L'unité de méthanisation de la Fère-Champenoise, dans la Marne, va transformer des effluents agricoles en 13 millions de KwH de biométhane, soit la consommation de 1 100 logements — Photo : © GRTgaz

« On ne comprend pas ce qui se passe. Il s’agit d’une énergie économe en CO2, non-délocalisable. Mais le gain de performance demandé correspond à une baisse des coûts de 30 % en 5 ans. C’est irréalisable… » C’est un délégué Nord-Est de GRTgaz, Thierry Daniel, très décontenancé, qui a commenté les chiffres de la Programmation pluriannuelle de l’énergie, le PPE, présenté par le gouvernement le 25 janvier dernier.

Concrètement, le PPE baisse l’objectif de production de biogaz à horizon 2028 de 10 à 6 % de la consommation totale de gaz en France. Le prix du rachat du biométhane passerait dans le même temps de 95 € à 60 € par MWh. Autre obstacle imaginé par le gouvernement : le recours aux appels d’offres pour déclencher les projets.

118 projets de biométhane dans le Grand Est

« Le Grand Est est la première région de France sur la dynamique des projets », souligne Thierry Daniel. Avec les 118 projets déjà lancés, à comparer aux 13 sites actuellement opérationnels, la région pourrait produire 2 731 GWh, soit l’équivalent de la consommation de 230 000 logements. Si on considère l’ensemble du territoire, 661 projets sont lancés, pour une capacité de 14 000 GWh, soit la consommation de 1,2 million de logements. « En 2018, les capacités d’injection de biométhane dans le réseau ont déjà doublé dans le Grand Est, pour atteindre 174 GWh, soit la consommation de 15 000 logements », précise le délégué Nord-Est de GRTgaz. La région n'est pas à la seule à s'indigner du projet gouvernemental : le PPE suscite également l'incompréhension de la filière dans les Hauts-de-France.

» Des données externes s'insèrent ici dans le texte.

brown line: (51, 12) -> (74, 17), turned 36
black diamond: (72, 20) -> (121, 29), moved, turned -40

Les projets mis en danger par le PPE sont plutôt les unités de méthanisation situées en milieu rural, à l’image de celui de la Fère-Champenoise, dans la Marne. C’est en plein milieu des champs que trois dômes ont été bâtis pour accueillir des effluents agricoles et les transformer en 13 millions de KwH de biométhane, soit la consommation de 1 100 logements. Selon les porteurs du projet, un « atout de poids réside dans l’utilisation du digestat, le résidu du processus, pour amender les sols et alimenter les plants, à la place des produits chimiques et autre engrais de synthèse ».

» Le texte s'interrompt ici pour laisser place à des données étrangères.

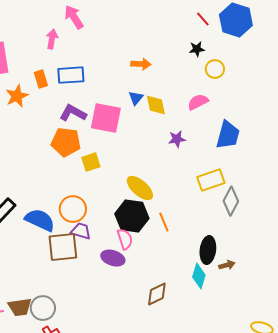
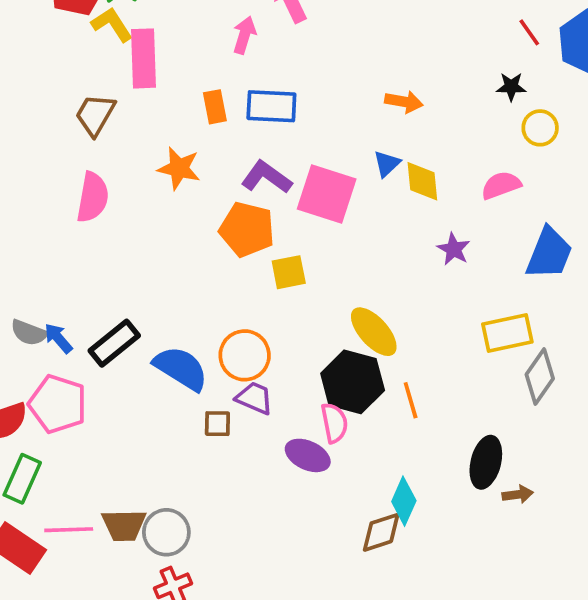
orange star: (17, 96) -> (179, 168), moved, turned 30
purple star: (177, 139) -> (454, 249), turned 30
brown square: (63, 247) -> (217, 424), size x0.5
cyan diamond: (199, 276) -> (404, 501), moved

« La principale contrainte est budgétaire »

Production de gaz, économie circulaire, CO2 en diminution : le tableau semble idéal. Qu’est-ce qui a pu amener le gouvernement à tempérer les ambitions d’une filière émergente ? Si certains évoquent des lobbys liés à l’énergie, bien mieux organisés que ceux du gaz, d’autres pointent du doigt les nuisances liées au processus. À proximité des installations, les riverains parlent d’odeur, source de gêne, mais aussi symptôme d’un problème : les fuites. Si personne n’est aujourd’hui capable de dire quelle est l’ampleur exacte du phénomène, évalué à 0 % pour les plus optimistes et 10 % pour les plus inquiets, les scientifiques savent que le méthane a un potentiel de réchauffement du climat 25 fois supérieur à celui du CO2. Le process de méthanisation génère aussi d'autres gaz, comme le sulfure d'hydrogène ou l'ammoniac, loin d'être sans danger.

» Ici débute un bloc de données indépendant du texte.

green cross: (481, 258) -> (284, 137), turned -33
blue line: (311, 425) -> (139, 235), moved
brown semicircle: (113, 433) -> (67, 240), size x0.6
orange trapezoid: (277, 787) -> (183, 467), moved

C'est au mois de juin que la version définitive du PPE sera adoptée. « Il me semble que la principale contrainte est budgétaire », estime Thierry Daniel. En effet même avec une trajectoire vers les 6 % en 2028 à un tarif de rachat qui tendrait vers les 60 € du MWh, le coût lié au soutien de la filière sur la période est estimé à près de 8 milliards d'euros.